* [INFORMATION SUPPLIED]:
+---+
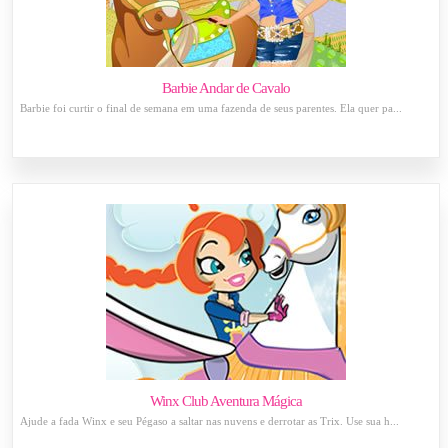
Barbie Andar de Cavalo
Barbie foi curtir o final de semana em uma fazenda de seus parentes. Ela quer pa...
Winx Club Aventura Mágica
Ajude a fada Winx e seu Pégaso a saltar nas nuvens e derrotar as Trix. Use sua h...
+---+
* [WORK REQUEST]: Could you return the whole listing exactly, images excluded?

* [OUTPUT OF THE EXERCISE]:
Barbie Andar de Cavalo
Barbie foi curtir o final de semana em uma fazenda de seus parentes. Ela quer pa...
Winx Club Aventura Mágica
Ajude a fada Winx e seu Pégaso a saltar nas nuvens e derrotar as Trix. Use sua h...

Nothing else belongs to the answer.